躍進続くサツマイモ:海外でも人気で看板商品に
「ほくほく」「ねっとり」個性豊かな品種で、海外からも引き合い
消費者ニーズを捉えた品種の育成や改良も進む。農水省によると現在、国内で最も多く生産されている品種は、ねっとり系の「べにはるか」で全国に普及。ほくほく系の「ベニアズマ」は関東地方を中心に、「ほくほく」と「ねっとり」のバランスがいい「高系14号」が関西や南九州を中心に栽培されている。
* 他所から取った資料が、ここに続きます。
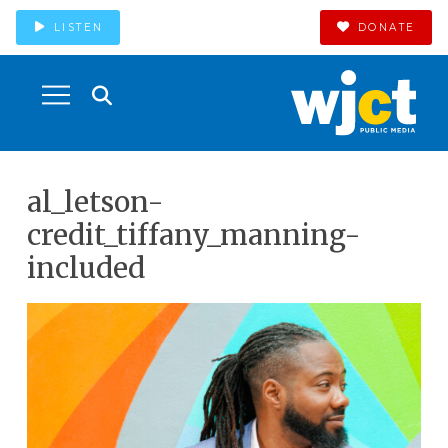
LISTEN
DONATE
al_letson-
credit_tiffany_manning-
included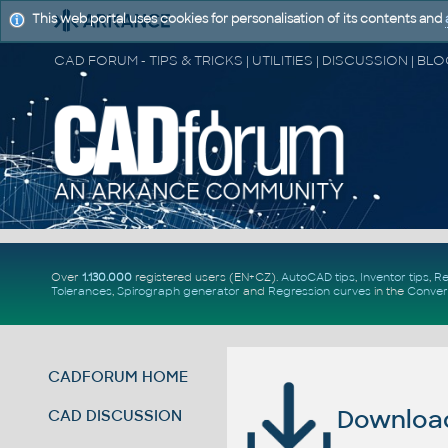
This web portal uses cookies for personalisation of its contents and
Over
1.130.000
registered users (EN+CZ).
AutoCAD tips
,
Inventor tips
,
Re
Tolerances
,
Spirograph generator
and
Regression curves
in the
Conver
CADFORUM HOME
Download 
CAD DISCUSSION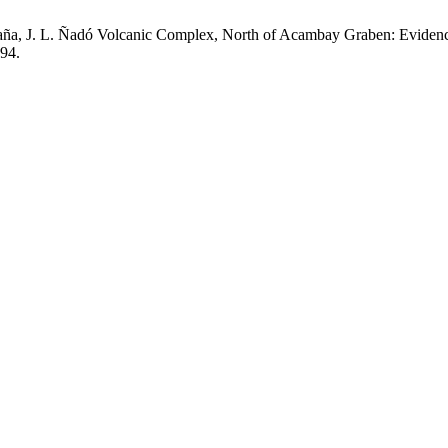
daña, J. L. Ñadó Volcanic Complex, North of Acambay Graben: Evidenc
-94.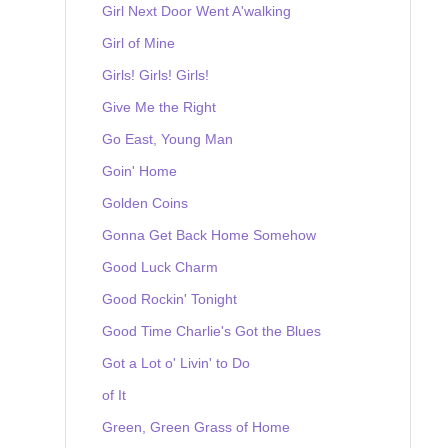
Girl Next Door Went A'walking
Girl of Mine
Girls! Girls! Girls!
Give Me the Right
Go East, Young Man
Goin' Home
Golden Coins
Gonna Get Back Home Somehow
Good Luck Charm
Good Rockin' Tonight
Good Time Charlie's Got the Blues
Got a Lot o' Livin' to Do
of It
Green, Green Grass of Home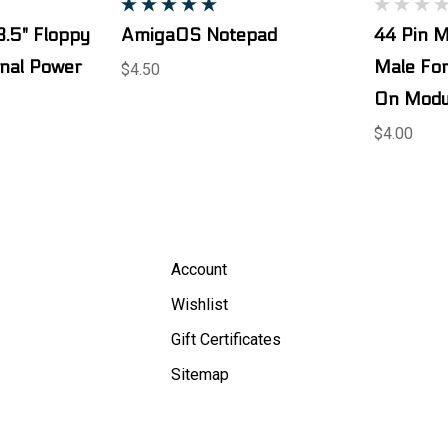
3.5" Floppy
AmigaOS Notepad
44 Pin M
rnal Power
Male For
$4.50
On Modu
$4.00
Account
Wishlist
Gift Certificates
Sitemap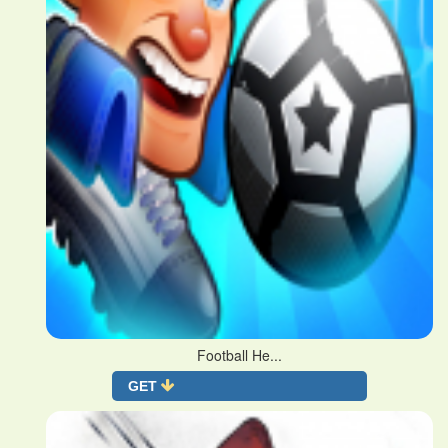
Football He...
GET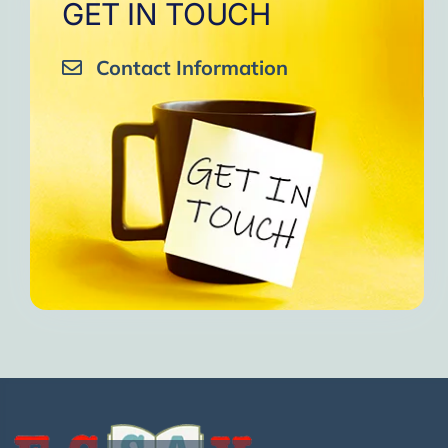
GET IN TOUCH
Contact Information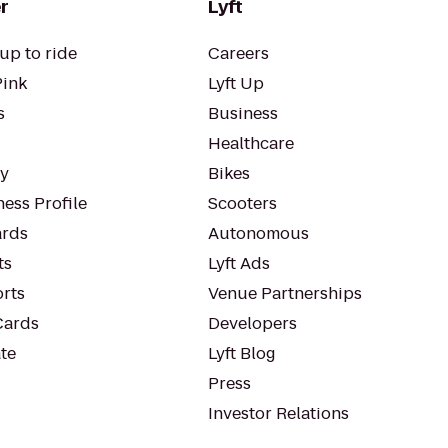
r
Lyft
up to ride
Careers
Pink
Lyft Up
s
Business
Healthcare
ty
Bikes
ess Profile
Scooters
rds
Autonomous
ts
Lyft Ads
orts
Venue Partnerships
Cards
Developers
te
Lyft Blog
Press
Investor Relations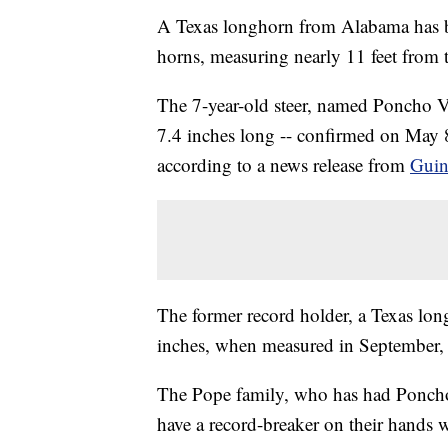
A Texas longhorn from Alabama has b
horns, measuring nearly 11 feet from ti
The 7-year-old steer, named Poncho Vi
7.4 inches long -- confirmed on May
according to a news release from
Guin
The former record holder, a Texas lon
inches, when measured in September,
The Pope family, who has had Poncho 
have a record-breaker on their hands w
「高系(こうけい)14号」から派生した「五郎島金時(ごろうじまきんとき)」(石川)や「なると金時」(徳島)、「宮崎紅(みやざきべに)」(宮崎)「紅さつま」(鹿児島)などは地域のブランドになっている。 ブームに火を付けた「安納いも」は鹿児島・種子島が発祥で戦後、インドネシアから持ち込まれたサツマイモを栽培したのが始まりとされる。ニーズの高まりを受けた本格販売に向けて選抜し1998年に、皮が褐紅色の「安納紅」と薄い黄褐色の「安納こがね」を品種登録、2022年3月には国が地域ブランドとして保護する「地理的表示(GI)」に「種子島安納いも」として登録されたという。 こうした追い風を受けて、生産量を急激に増やしているのが北海道だ。2023年産の作付面積は100ヘクタールとなり、この10年間で7.1倍、収穫量も1870トンで同じく6.7倍に急増した。温暖化による気温上昇で道内でも栽培可能になったことから、行政もサツマイモを新たな戦略作物となる「新顔作物」として選定するなど、生産拡大に力を入れる。 日本産のサツマイモは、海外からも注目を集める。財務省の貿易統計を基に農水省がまとめた資料によると、23年の輸出額は29億円となり、10年前の9.4倍に拡大。野菜の中ではイチゴ、ナガイモに次いで3位につけるなど、勢いを増している。主な輸出先は香港、タイ、シンガポール。このトップ3が輸出額の9割近くを占め、中でもタイへの輸出が著しく伸びていることから、国内産地はアジア市場を中心に、輸出増加が見込める有望品目として注目している。